A regra que define tudo: a legítima

Havendo herdeiros necessários — descendentes, ascendentes e cônjuge —, metade do patrimônio é reservada a eles por lei. É a legítima, e ela não pode ser afastada por testamento.

A outra metade é a parte disponível, e sobre ela você decide livremente: pode destinar a um filho específico, a um neto, a um amigo, a uma instituição.

Não havendo herdeiros necessários, a liberdade é total.

Esse é o ponto que frustra a maioria das expectativas iniciais. Não é possível deserdar um filho por testamento, salvo nas hipóteses restritas de deserdação previstas em lei, que exigem causa grave e prova.

O que o testamento resolve de fato

Destinar a parte disponível. Beneficiar quem a lei não contempla: companheiro sem união estável formalizada, enteado, afilhado, amigo, instituição.

Escolher qual bem cabe a quem. Mesmo respeitando as frações legais, é possível indicar que a casa da praia fique com um filho e o apartamento com outro. Isso evita o condomínio forçado, que é fonte de briga por décadas.

Nomear tutor para filhos menores, se ambos os pais faltarem. Para quem tem filho pequeno, esse costuma ser o motivo mais forte de todos.

Nomear testamenteiro, pessoa de confiança encarregada de cumprir as disposições.

Reconhecer filho.

Deixar disposições não patrimoniais, como manifestações sobre funeral.

Os tipos

Público — lavrado por tabelião em cartório de notas, com duas testemunhas. É o mais seguro e o mais usado. Fica arquivado no cartório e registrado em central nacional, o que evita extravio.

Cerrado — escrito pelo testador, entregue lacrado ao tabelião.
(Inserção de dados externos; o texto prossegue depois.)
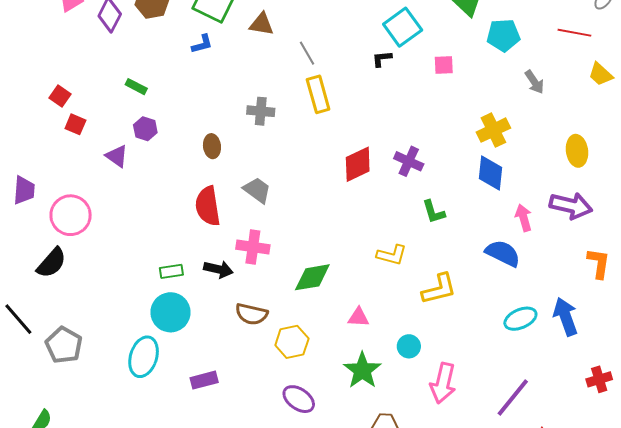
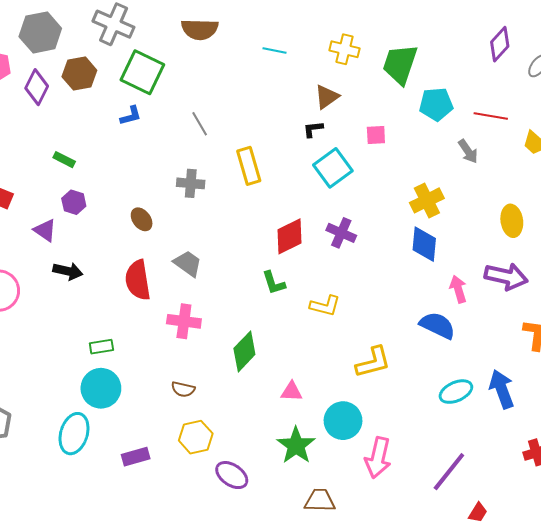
brown triangle: (262, 24) -> (327, 97), moved, turned -44
cyan square: (403, 27) -> (333, 168), moved
red line: (574, 33) -> (491, 116), moved
gray line: (307, 53) -> (200, 124), moved
brown ellipse: (212, 146) -> (142, 219), turned -30
green L-shape: (434, 212) -> (274, 283), moved
yellow L-shape: (392, 255) -> (325, 306), moved
black arrow: (218, 269) -> (68, 271), moved
green diamond: (312, 277) -> (244, 351), turned -36
brown semicircle: (251, 314) -> (183, 389), size x0.7
yellow hexagon: (292, 342) -> (196, 437), moved
cyan circle: (409, 346) -> (343, 421), size x1.6

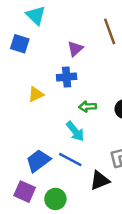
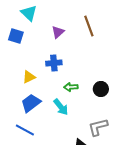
purple triangle: (75, 49) -> (58, 32), moved
blue line: (70, 160) -> (25, 130), moved
blue trapezoid: (38, 161) -> (31, 103), moved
Preserva o sigilo do conteúdo, mas se o lacre for violado ou o documento se perder, perde a validade.

Particular — escrito e assinado pelo testador, com três testemunhas. É o mais barato e o mais frágil: depende de confirmação judicial e as testemunhas precisam ser localizadas depois.

Para quem quer segurança, o público compensa a diferença de custo com folga.

Custo

Emolumentos de cartório conforme a tabela do estado, mais honorários advocatícios pela elaboração. Não é um valor alto em comparação com o custo de um inventário litigioso — que é exatamente o que ele costuma evitar.

Dá para mudar depois?

Sim, quantas vezes quiser. Testamento é ato revogável por natureza, e um testamento posterior revoga o anterior no que for incompatível.

Vale revisar sempre que houver mudança relevante: casamento, divórcio, nascimento, falecimento de beneficiário, alteração significativa de patrimônio.

Testamento dispensa inventário?

Não, e é confusão comum. Havendo testamento, o inventário continua sendo necessário — ele apenas seguirá as disposições testamentárias na parte disponível.

Vale registrar que o inventário extrajudicial passou a ser admitido em determinadas hipóteses mesmo havendo testamento, conforme regulamentação do Conselho Nacional de Justiça, em geral com prévia manifestação judicial e concordância de todos os interessados. Isso melhorou bastante um cenário que antes obrigava sempre à via judicial.

Quando faz mais sentido

  • Há filho de relacionamentos diferentes

  • Existe companheiro sem união estável formalizada

  • Se quer beneficiar alguém fora da linha sucessória

  • Há filho menor e preocupação com quem cuidará dele

  • Existe bem específico que se deseja destinar a pessoa determinada

  • Há empresa familiar cuja continuidade depende de definição

  • A família tem histórico de conflito

Esse último item é o mais subestimado. Testamento não impede briga, mas reduz muito a margem de disputa ao eliminar a discussão sobre quem fica com o quê.

O que ele não faz

Não afasta a legítima. Não substitui o inventário. Não dispensa o pagamento do imposto sobre herança. E não resolve sozinho um planejamento sucessório complexo, que pode envolver doação em vida, holding familiar, seguro e previdência.

Para patrimônio simples e família sem conflito, o testamento costuma ser suficiente. Para estrutura maior, é uma peça de um conjunto.